- **EXERCISE DETAILS**: Set each entry down verbatim, omitting images.

(Dataset entries)
◇ ◇ ◇ ◇ ◇

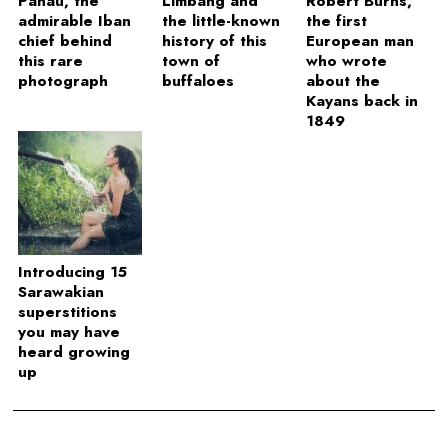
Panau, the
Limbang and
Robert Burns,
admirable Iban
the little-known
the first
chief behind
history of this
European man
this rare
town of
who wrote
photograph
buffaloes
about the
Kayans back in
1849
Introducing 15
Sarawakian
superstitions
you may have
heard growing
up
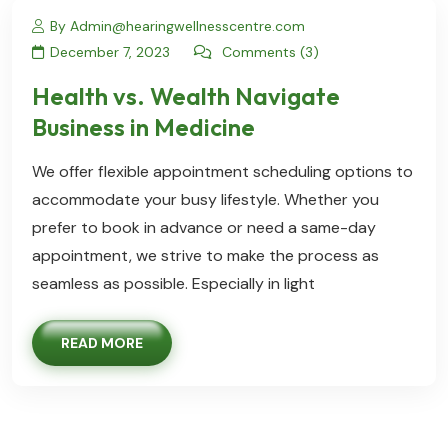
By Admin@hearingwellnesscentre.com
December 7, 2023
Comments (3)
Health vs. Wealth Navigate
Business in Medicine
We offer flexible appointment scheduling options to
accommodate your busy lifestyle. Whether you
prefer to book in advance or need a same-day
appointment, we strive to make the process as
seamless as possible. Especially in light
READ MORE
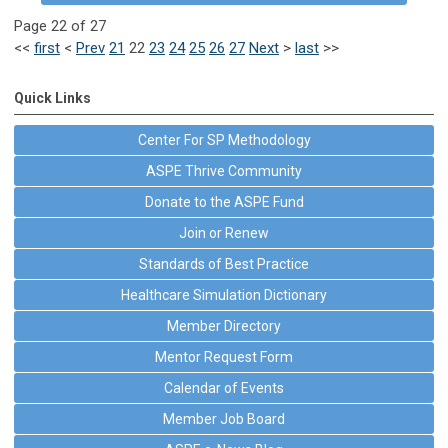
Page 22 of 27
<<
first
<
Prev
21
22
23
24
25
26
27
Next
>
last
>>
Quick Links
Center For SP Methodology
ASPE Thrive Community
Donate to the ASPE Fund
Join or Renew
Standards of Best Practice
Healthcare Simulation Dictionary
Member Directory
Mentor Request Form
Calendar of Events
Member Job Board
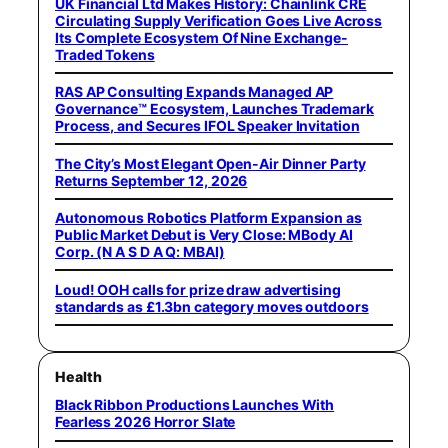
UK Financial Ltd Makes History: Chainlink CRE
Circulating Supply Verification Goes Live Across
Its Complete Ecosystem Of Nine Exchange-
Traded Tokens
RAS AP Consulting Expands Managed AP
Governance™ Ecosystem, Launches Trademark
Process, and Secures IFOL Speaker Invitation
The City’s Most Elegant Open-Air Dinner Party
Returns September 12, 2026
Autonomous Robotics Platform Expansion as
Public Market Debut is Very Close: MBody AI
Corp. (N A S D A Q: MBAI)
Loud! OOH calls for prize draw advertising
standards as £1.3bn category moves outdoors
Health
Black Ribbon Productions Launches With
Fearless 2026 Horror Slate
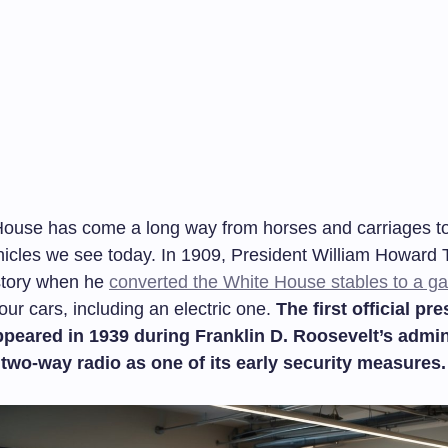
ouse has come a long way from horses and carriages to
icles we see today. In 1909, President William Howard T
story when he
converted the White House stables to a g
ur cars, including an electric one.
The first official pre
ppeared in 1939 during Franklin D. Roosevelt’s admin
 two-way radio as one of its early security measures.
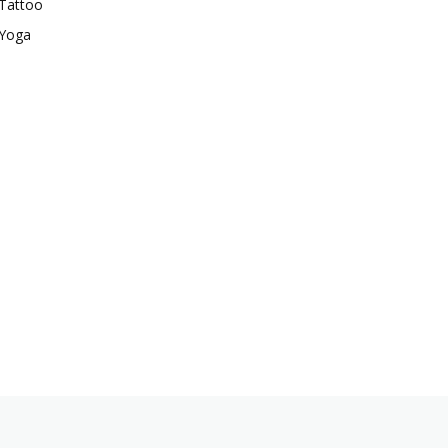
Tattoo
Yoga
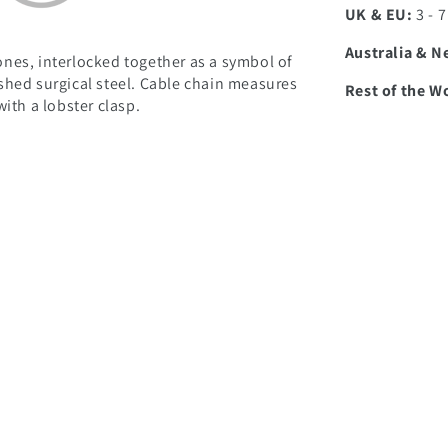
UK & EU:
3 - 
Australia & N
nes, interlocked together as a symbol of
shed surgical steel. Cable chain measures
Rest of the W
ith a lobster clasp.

◇ ◇ ◇ ◇ ◇

- **RESPONSE FOR THIS EXERCISE**:
Panau, the
Limbang and
Robert Burns,
admirable Iban
the little-known
the first
chief behind
history of this
European man
this rare
town of
who wrote
photograph
buffaloes
about the
Kayans back in
1849
Introducing 15
Sarawakian
superstitions
you may have
heard growing
up
By Admin@hearingwellnesscentre.com
December 7, 2023
Comments (3)
Health vs. Wealth Navigate
Business in Medicine
We offer flexible appointment scheduling options to
accommodate your busy lifestyle. Whether you
prefer to book in advance or need a same-day
appointment, we strive to make the process as
seamless as possible. Especially in light
READ MORE
Page 22 of 27
<<
first
<
Prev
21
22
23
24
25
26
27
Next
>
last
>>
Quick Links
Center For SP Methodology
ASPE Thrive Community
Donate to the ASPE Fund
Join or Renew
Standards of Best Practice
Healthcare Simulation Dictionary
Member Directory
Mentor Request Form
Calendar of Events
Member Job Board
UK Financial Ltd Makes History: Chainlink CRE
Circulating Supply Verification Goes Live Across
Its Complete Ecosystem Of Nine Exchange-
Traded Tokens
RAS AP Consulting Expands Managed AP
Governance™ Ecosystem, Launches Trademark
Process, and Secures IFOL Speaker Invitation
The City’s Most Elegant Open-Air Dinner Party
Returns September 12, 2026
Autonomous Robotics Platform Expansion as
Public Market Debut is Very Close: MBody AI
Corp. (N A S D A Q: MBAI)
Loud! OOH calls for prize draw advertising
standards as £1.3bn category moves outdoors
Health
Black Ribbon Productions Launches With
Fearless 2026 Horror Slate
ouse has come a long way from horses and carriages to
icles we see today. In 1909, President William Howard T
story when he
converted the White House stables to a g
ur cars, including an electric one.
The first official pre
ppeared in 1939 during Franklin D. Roosevelt’s admin
 two-way radio as one of its early security measures.
Tattoo
Yoga
UK & EU:
3 - 
Australia & N
nes, interlocked together as a symbol of
shed surgical steel. Cable chain measures
Rest of the W
ith a lobster clasp.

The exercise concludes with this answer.